768.21(8) is the shocker, the screamer, the howler.  This part says that the adult children from (3) and the parents of an adult from (4) cannot recover non-economic damages if the death was caused by medical malpractice!!!!!

 

Think about this for a minute.  Medical malpractice is defined as “Negligence” in exactly the same way as other kinds of negligence.  Yet the law has specifically created a loophole to prevent non-economic damages from only medical malpractice.

 

There is a very cynical take on all of this in the opinion of quite of a few people.  Look at the demographics of Florida – a much higher than normal percentage of retired and elderly persons.  Consider that your average retiree is in their 60’s, and almost certainly does not have children below age 25.  And, many retirees are not currently married.  Thus the law makes it “Less bad” for medical practitioners to negligently kill this not-insubstantial chunk of the population.  There are also quite a few adults who are unmarried and do not have children, but do have living parents.  The law makes it “Less bad” for medical practitioners to negligently kill them too!

 

In human terms, how is the mental anguish from a loved one’s death any less severe if the death was caused by medical negligence versus say a negligently driven car?  The answer, in the eyes of those same cynical people, is that it is not – but that the medical and medical insurance industries in Florida are extremely powerful, with lots of lobbying dollars to spend, and a lot of political clout.

 

“Wait a minute,” you might say, “shouldn’t the courts do something about this?”  Well, this exact problem was actually brought before the District Court of Appeal of Florida, in Mizrahi v. North Miami Med.
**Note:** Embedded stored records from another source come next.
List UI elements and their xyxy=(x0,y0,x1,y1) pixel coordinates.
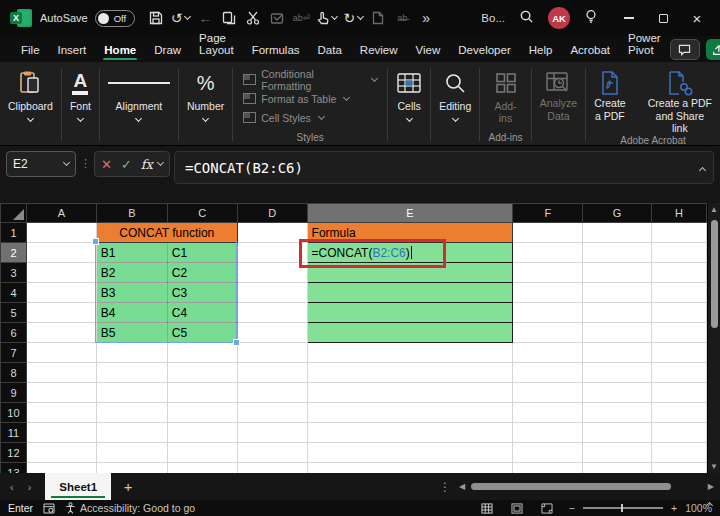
tab-power-pivot[interactable]: Power Pivot xyxy=(619,28,670,62)
insert-function-button[interactable]: fx xyxy=(141,157,163,172)
cell-E12[interactable] xyxy=(307,443,513,463)
cell-G5[interactable] xyxy=(583,303,652,323)
formula-input[interactable]: =CONCAT(B2:C6) xyxy=(174,151,714,184)
sheetbar-menu-icon[interactable]: ⋮ xyxy=(439,480,451,494)
macro-record-icon[interactable] xyxy=(43,503,55,514)
cell-F13[interactable] xyxy=(513,463,583,474)
cell-B1-merged[interactable]: CONCAT function xyxy=(96,223,237,243)
cell-C5[interactable]: C4 xyxy=(167,303,237,323)
row-header-13[interactable]: 13 xyxy=(1,463,27,474)
editing-button[interactable]: Editing xyxy=(431,64,479,121)
cell-E9[interactable] xyxy=(307,383,513,403)
cell-D9[interactable] xyxy=(237,383,307,403)
clipboard-button[interactable]: Clipboard xyxy=(0,64,61,121)
accessibility-status[interactable]: Accessibility: Good to go xyxy=(65,502,195,514)
alignment-button[interactable]: Alignment xyxy=(100,64,178,121)
cell-H10[interactable] xyxy=(652,403,707,423)
scroll-left-icon[interactable]: ◀ xyxy=(459,482,465,491)
analyze-data-button[interactable]: AnalyzeData xyxy=(532,64,585,122)
tab-help[interactable]: Help xyxy=(520,40,562,62)
cell-G10[interactable] xyxy=(583,403,652,423)
scroll-up-icon[interactable]: ▲ xyxy=(708,203,720,216)
cell-D6[interactable] xyxy=(237,323,307,343)
cell-G1[interactable] xyxy=(583,223,652,243)
cell-E1[interactable]: Formula xyxy=(307,223,513,243)
styles-item-format-as-table[interactable]: Format as Table xyxy=(243,89,349,108)
cell-H11[interactable] xyxy=(652,423,707,443)
cell-A1[interactable] xyxy=(26,223,96,243)
cell-G4[interactable] xyxy=(583,283,652,303)
column-header-B[interactable]: B xyxy=(96,204,167,223)
row-header-3[interactable]: 3 xyxy=(1,263,27,283)
cell-C13[interactable] xyxy=(167,463,237,474)
cell-E2[interactable]: =CONCAT(B2:C6) xyxy=(307,243,513,263)
cell-E7[interactable] xyxy=(307,343,513,363)
cell-D7[interactable] xyxy=(237,343,307,363)
save-icon[interactable] xyxy=(145,6,167,30)
cell-C10[interactable] xyxy=(167,403,237,423)
zoom-slider[interactable] xyxy=(583,507,663,508)
cell-C6[interactable]: C5 xyxy=(167,323,237,343)
cell-A9[interactable] xyxy=(26,383,96,403)
cell-G11[interactable] xyxy=(583,423,652,443)
cell-D5[interactable] xyxy=(237,303,307,323)
cell-B11[interactable] xyxy=(96,423,167,443)
number-button[interactable]: % Number xyxy=(179,64,232,121)
create-pdf-button[interactable]: Createa PDF xyxy=(586,64,634,122)
tab-developer[interactable]: Developer xyxy=(449,40,519,62)
cell-F10[interactable] xyxy=(513,403,583,423)
more-commands-icon[interactable]: » xyxy=(415,6,437,30)
cell-D8[interactable] xyxy=(237,363,307,383)
cell-H9[interactable] xyxy=(652,383,707,403)
cell-G7[interactable] xyxy=(583,343,652,363)
cell-G8[interactable] xyxy=(583,363,652,383)
column-header-G[interactable]: G xyxy=(583,204,652,223)
prev-sheet-icon[interactable]: ‹ xyxy=(10,481,14,493)
new-file-icon[interactable] xyxy=(367,6,389,30)
cell-H12[interactable] xyxy=(652,443,707,463)
name-box[interactable]: E2 xyxy=(6,151,76,177)
row-header-12[interactable]: 12 xyxy=(1,443,27,463)
touch-mode-icon[interactable] xyxy=(314,6,339,30)
scroll-right-icon[interactable]: ▶ xyxy=(708,482,714,491)
cell-A3[interactable] xyxy=(26,263,96,283)
paste-icon[interactable] xyxy=(266,6,288,30)
tab-review[interactable]: Review xyxy=(351,40,407,62)
cell-E3[interactable] xyxy=(307,263,513,283)
horizontal-scroll-thumb[interactable] xyxy=(471,483,671,490)
vertical-scrollbar[interactable]: ▲ ▼ xyxy=(707,203,720,473)
cell-F7[interactable] xyxy=(513,343,583,363)
cell-C3[interactable]: C2 xyxy=(167,263,237,283)
cell-G9[interactable] xyxy=(583,383,652,403)
cell-H1[interactable] xyxy=(652,223,707,243)
cell-F8[interactable] xyxy=(513,363,583,383)
formula-bar-drag-handle[interactable]: ⋮ xyxy=(80,151,90,170)
cell-G13[interactable] xyxy=(583,463,652,474)
row-header-5[interactable]: 5 xyxy=(1,303,27,323)
tab-view[interactable]: View xyxy=(407,40,450,62)
cell-G3[interactable] xyxy=(583,263,652,283)
zoom-out-button[interactable]: − xyxy=(569,502,575,514)
autosave-toggle[interactable]: Off xyxy=(95,10,135,27)
cell-H4[interactable] xyxy=(652,283,707,303)
excel-logo-icon[interactable]: X xyxy=(10,7,32,29)
cell-A13[interactable] xyxy=(26,463,96,474)
tab-acrobat[interactable]: Acrobat xyxy=(561,40,619,62)
cell-C11[interactable] xyxy=(167,423,237,443)
zoom-slider-thumb[interactable] xyxy=(621,504,623,512)
row-header-6[interactable]: 6 xyxy=(1,323,27,343)
cell-D1[interactable] xyxy=(237,223,307,243)
zoom-in-button[interactable]: + xyxy=(671,502,677,514)
account-avatar[interactable]: AK xyxy=(548,7,570,29)
workbook-name[interactable]: Bo... xyxy=(481,12,505,24)
page-layout-view-icon[interactable] xyxy=(511,503,523,514)
cell-B6[interactable]: B5 xyxy=(96,323,167,343)
cell-B12[interactable] xyxy=(96,443,167,463)
cell-F3[interactable] xyxy=(513,263,583,283)
cell-G12[interactable] xyxy=(583,443,652,463)
select-all-corner[interactable] xyxy=(1,204,27,223)
cell-D12[interactable] xyxy=(237,443,307,463)
copy-icon[interactable] xyxy=(218,6,240,30)
cell-D3[interactable] xyxy=(237,263,307,283)
formula-bar-collapse-icon[interactable] xyxy=(700,160,705,176)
Center.  In it the plaintiffs, who had lost a parent due to alleged medical malpractice, sued for non-economic damages.  When the trial court denied these damages, the plaintiffs alleged that the Wrongful Death Act violated their Constitutional rights to Equal Protection under the law.

 

The Appeals Court, chillingly, rejected this argument completely.  It said that the right to non-economic damages was not a “Fundamental right” under either the Federal or Florida Constitution.  Thus, the state was entitled to what is known as rational basis review.  This is a fancy way of saying that the Court will extend the maximum possible amount of deference to what the state did and bend over backwards to ignore any possible problems, unless possibly the state threw rotten tomatoes at pedestrians off a highway overpass or something equally bad, in which case the Court will ask the state for a justification and pretty much always believe the answer they receive.

 

Certainly the justification here was incredibly chilling, and seemed to bear out the cynical opinion of the cynics.  The court felt that reducing the costs of malpractice insurance, due to the high number of deaths from medical malpractice in the state, was a legitimate state goal that should receive the maximum possible deference.  In other words, the court felt that the suffering of victims’ families was more or less unimportant when faced with rising health care costs.  The court also set up a dangerous justification: the state had formed a task force which decided that the rising costs of malpractice insurance was a “Crisis” area.  Thus the disparate treatment of medical malpractice to address the “Crisis” was enough justification.  Other forms of negligent killing were not defined by the state as “Crisis” areas, and so could be left alone.

 

This raises the incredibly disturbing specter of the government defining certain situations as “Special.”  The government then says to the courts “We have to do XYZ in Special situations.”  The court says “Ok well, as long as you’re sure the situation is Special, that’s fine.”  We’ve seen the consequences for medical malpractice, but this kind of tortured logic has worked its way into our most basic freedoms: when you define “Special” as relating to national security or the prevention of terrorism, all of a sudden XYZ can look a lot like what George Orwell envisioned in his novel 1984.

 

In 2000, the Florida Supreme Court upheld Mizrahi, in a decision widely applauded by tort reform advocates and the medical establishment across the country.